Some of them must have stood in water that was then over that part of the deck while they played, for we were on nearly the same level with the deck then.
‘They played Nearer My God to Thee till the ship rose and they went out of sight. They must have been playing when it went down,’ said Nora. Nora and the 704 other survivors were picked up by the Carpathia about daybreak. And it was The Patriot which told her brothers in Harrisburg that she was safe, having previously reported their anxiety about her. At 9.15 a.m. on 18 April, the Carpathia docked in New York where Nora was met by her brothers, Dennis, William, Patrick and John Keane.
Nora then returned to Harrisburg where she had made her home with another brother, Michael, who had a hotel there.
(The Patriot, 20 April 1912)
The same newspaper the day before quoted Nora, in an account dictated to her brother Dennis, as saying that ‘some shots were fired on the ship.

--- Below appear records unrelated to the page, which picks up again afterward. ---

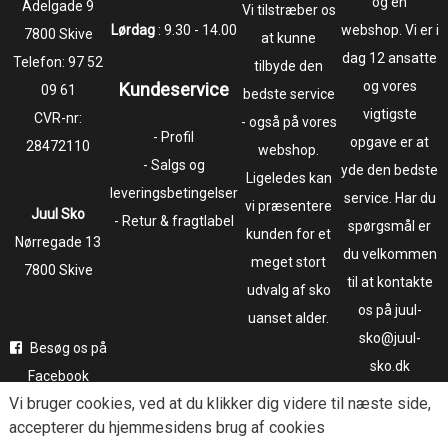
og en
​​​​​​​Adelgade 9
Vi tilstræber os
Lørdag
: 9.30 - 14.00
webshop. Vi er i
7800 Skive
at kunne
dag 12 ansatte
Telefon:
97 52
tilbyde den
og vores
Kundeservice
09 61
bedste service
vigtigste
CVR-nr:
- også på vores
- Profil
opgave er at
28472110
webshop.
- Salgs og
yde den bedste
Ligeledes kan
leveringsbetingelser
service. Har du
vi præsentere
Juul Sko
- Retur & fragtlabel
spørgsmål er
kunden for et
​​​​​​​Nørregade 13
du velkommen
meget stort
7800 Skive
til at kontakte
udvalg af sko
os på juul-
uanset alder.
sko@juul-
Besøg os på
sko.dk
Facebook
Vi bruger
cookies
, ved at du klikker dig videre til næste side,
Følg os på
accepterer du hjemmesidens brug af cookies
Instagram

People said men had been shot. I don’t know who they were … it is so awful I cannot think of all that happened.’
Nora, who discreetly carved eleven years off her age when signing aboard the Titanic, had been born in 1866 to John Keane (1819–1885) and his wife Nora Fee (d. 1916) of Gardenhill, Castleconnell, Limerick. Nora later bought and managed a pub in Harrisburg, using money she received from an inheritance. The American Red Cross assisted her to the tune of $100.
Nora told her family back in Ireland little about the disaster. She said the other women in her cabin were woken up by stewards and told to leave the ship immediately. She was in the lifeboat all night, dressed only in her nightgown – sans corset of course – and strictly enjoined her nephews and nieces in later life: ‘When they tell you to get off the boat, do what they say!’
She eventually returned to Ireland and died on 20 December 1944, at the County Infirmary in Limerick, aged 78. The cause of death was complications from a broken leg.